Король хотел заговорить, но Олбени строго взглянул на него, и слова замерли на его устах. Граф Марч оставил зал с молчаливого согласия членов совета, которые поочередно кланялись ему без слов по мере того, как он обращался к каждому в отдельности, — все, кроме одного Дугласа, ответившего на его прощальную речь презрительным и вызывающим взглядом.
— Жалкий трус побежал предавать нас южанам, — сказал он. — Он только тем и горд, что ему принадлежит приморское владениеnote 33
, через которое англичане могут проникнуть в Лотиан… Не тревожьтесь, государь, я, тем не менее, исполню все, что взял на себя… Еще не поздно. Скажите только слово, государь, скажите: «Схвати его!», и Марч не выйдет за пределы Эрна, а его измена будет пресечена.— Нет, любезный граф, — сказал Олбени, которому нужно было, чтобы два могущественных лорда противостояли друг другу, но так, чтобы ни один не брал верх над другим, — вы даете нам слишком поспешный совет. Граф Марч явился сюда по приглашению короля с гарантией неприкосновенности, и ее нельзя нарушить без урона для чести моего царственного брата. Однако если вы, милорд, можете привести убедительные доказательства… Их перебило громкое пение труб.
— Его милость герцог Олбени сегодня необычайно щепетилен, — сказал Дуглас. — Но не стоит понапрасну пререкаться, поздно: это трубы Марча, и поручусь вам, он, как только минет Южные ворота, помчится стрелой. Мы скоро услышим о нем, и, если оправдаются мои расчеты, изменник встретит отпор, хотя бы вся Англия оказала ему поддержку в его предательстве.
— Нет, будем надеяться на лучшее, мой благородный граф, — сказал король, довольный, что в споре между Марчем и Дугласом, по-видимому, забылась распря между Ротсеем и его тестем. — У него горячий нрав, но он не злобен… Кое в чем с ним поступили… я не сказал бы — несправедливо, но… вопреки его ожиданиям, и можно кое-что извинить человеку благородной крови, когда он оскорблен и к тому же сознает свою большую силу. Но, слава богу, мы все, оставшиеся здесь, единодушны и составляем, можно сказать, одну семью, так что, по крайней мере, нашему совету теперь не помешают никакие разногласия. Отец настоятель, прошу вас, возьмитесь за перо, потому что вам, как всегда, придется быть нашим секретарем. Итак, приступим к делу, милорды, и в первую голову рассмотрим вопрос о неурядице в Горной Стране.

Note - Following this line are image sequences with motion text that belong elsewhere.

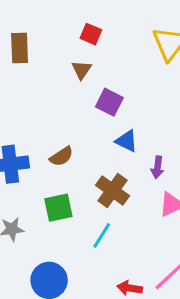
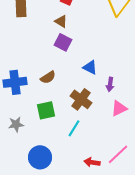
brown triangle: (82, 70) -> (61, 21), turned -32
purple square: (109, 102) -> (63, 42), moved

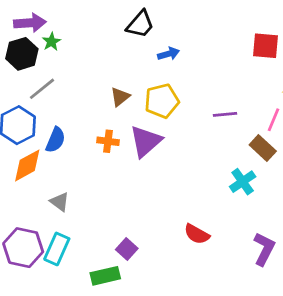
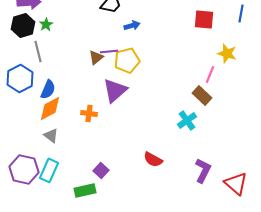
green star: (51, 42) -> (46, 24), moved
gray line: (42, 89) -> (38, 51), turned -65
purple line: (225, 114) -> (109, 51), moved
orange cross: (108, 141) -> (89, 113), moved
orange diamond: (27, 165) -> (50, 108), moved

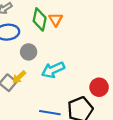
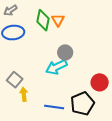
gray circle: (29, 52) -> (65, 52), moved
yellow arrow: (19, 77) -> (24, 94), moved, turned 128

— Речь идет о разладе между кланами Хаттан и Кухил, — сказал приор, — который, как извещают нас последние донесения от наших братьев в Данкелде, чреват более страшной войной, чем та, что уже идет между сынами Велиала, которые грозят стереть друг друга с лица земли. Каждая из сторон собирает свои силы, и каждый, кто притязает на принадлежность к племени хоть по десятой степени родства, должен стать под браттах своего рода или подвергнуться каре огнем и мечом. Огненный крест пронесся, как метеор, во все концы и пробудил дикие и неведомые племена за далеким Мерри-Фритом… Да защитят нас господь и святой Доминик! Но если вы, милорды, не изыщете средства от зла, оно распространится вовсю ширь, а наследные владения церкви будут отданы повсюду на разграбление свирепым амалекитянам, которые так же чужды благочестия, как жалости или любви к ближнему. Огради нас, пречистая!.. Как мы слышали, иные из них — доподлинные язычники и поклоняются Магаунду и Термаганту.